Voter Anger Might Mean an Electoral Shift in '06
Sunday, November 6, 2005
One year before the 2006 midterm elections, Republicans are facing the most adverse political conditions of the 11 years since they vaulted to power in Congress in 1994. Powerful currents of voter unrest -- including unhappiness over the war in Iraq and dissatisfaction with the leadership of President Bush -- have undermined confidence in government and are stirring fears among GOP candidates of a backlash.
Interviews with voters, politicians and strategists in four battleground states, supplemented by a new Washington Post-ABC News poll, found significant discontent with the performance of both political parties. Frustration has not reached the level that existed before the 1994 earthquake, but many strategists say that if the public mood further darkens, Republican majorities in the House and Senate could be at risk.

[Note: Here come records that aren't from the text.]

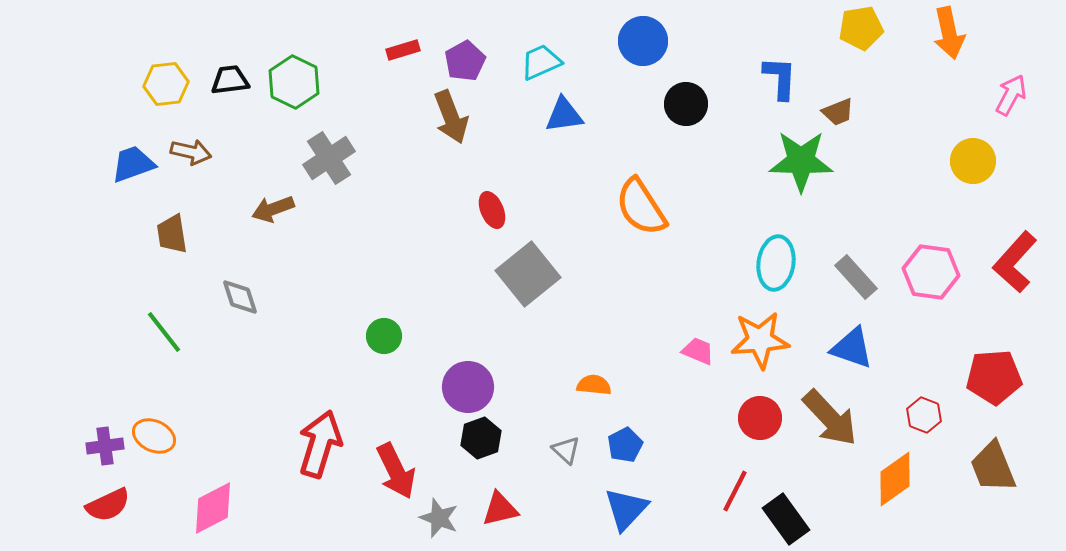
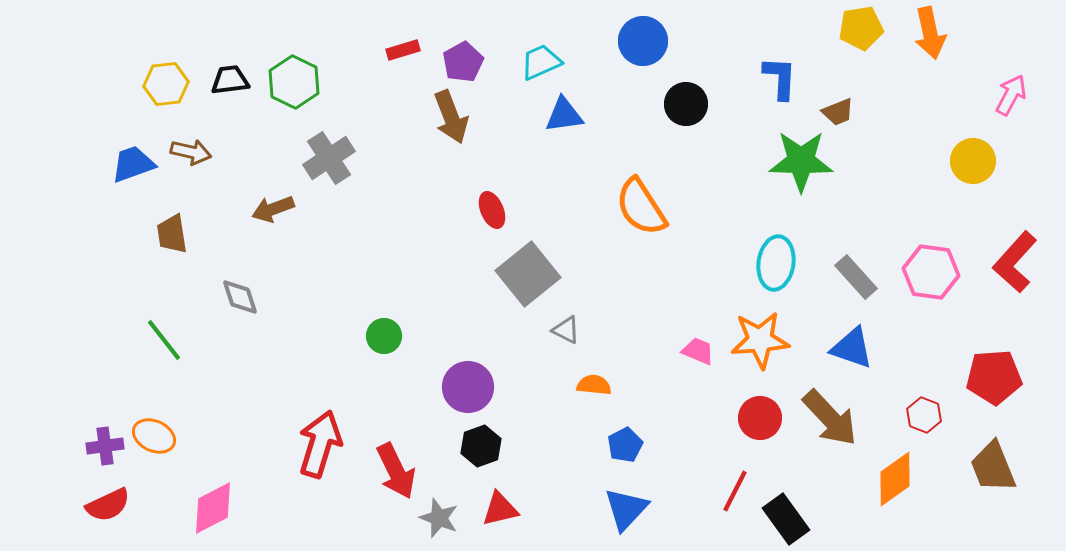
orange arrow at (949, 33): moved 19 px left
purple pentagon at (465, 61): moved 2 px left, 1 px down
green line at (164, 332): moved 8 px down
black hexagon at (481, 438): moved 8 px down
gray triangle at (566, 450): moved 120 px up; rotated 16 degrees counterclockwise
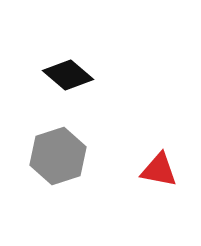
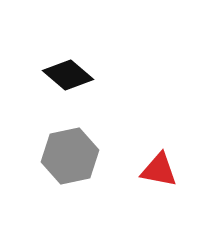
gray hexagon: moved 12 px right; rotated 6 degrees clockwise
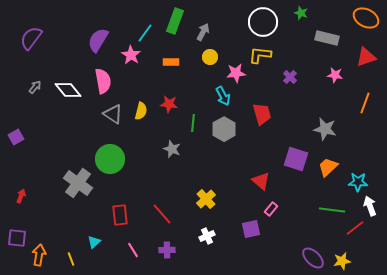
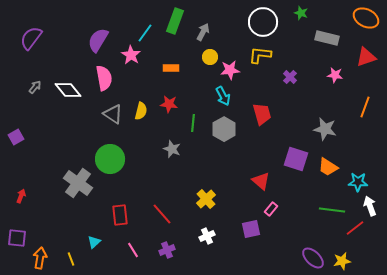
orange rectangle at (171, 62): moved 6 px down
pink star at (236, 73): moved 6 px left, 3 px up
pink semicircle at (103, 81): moved 1 px right, 3 px up
orange line at (365, 103): moved 4 px down
orange trapezoid at (328, 167): rotated 105 degrees counterclockwise
purple cross at (167, 250): rotated 21 degrees counterclockwise
orange arrow at (39, 255): moved 1 px right, 3 px down
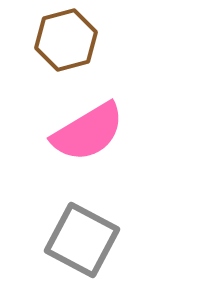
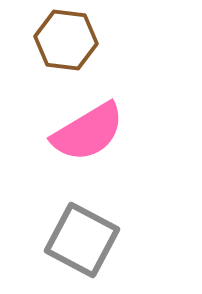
brown hexagon: rotated 22 degrees clockwise
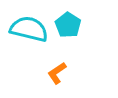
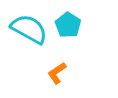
cyan semicircle: rotated 15 degrees clockwise
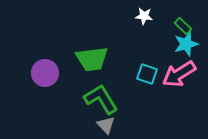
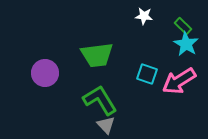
cyan star: rotated 25 degrees counterclockwise
green trapezoid: moved 5 px right, 4 px up
pink arrow: moved 7 px down
green L-shape: moved 1 px left, 1 px down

One bright spot for the Republicans is the low regard in which many Americans hold the Democrats. The public sees the Democrats as disorganized, lacking in clear ideas or a positive alternative to the GOP agenda, and bereft of appealing leaders. In the Post-ABC News poll, voters gave Washington low grades without favor: Just 35 percent said they approved of the job Republicans in Congress were doing, while only 41 percent gave a positive rating to the Democrats.
In shopping malls, town hall meetings and on front porches, Americans expressed their concerns about the country's problems. The president still has strong supporters, but more common are questions about his and the country's priorities. A young mother in the Denver suburbs complained about the state of public education. An Ohio retiree complained about energy prices and said, "We're getting ripped off left and right by the oil companies." Immigration appears to be a volatile issue far from the U.S.-Mexico border. And looming over all else is the U.S. involvement in Iraq, which continues to gnaw at the country's psyche.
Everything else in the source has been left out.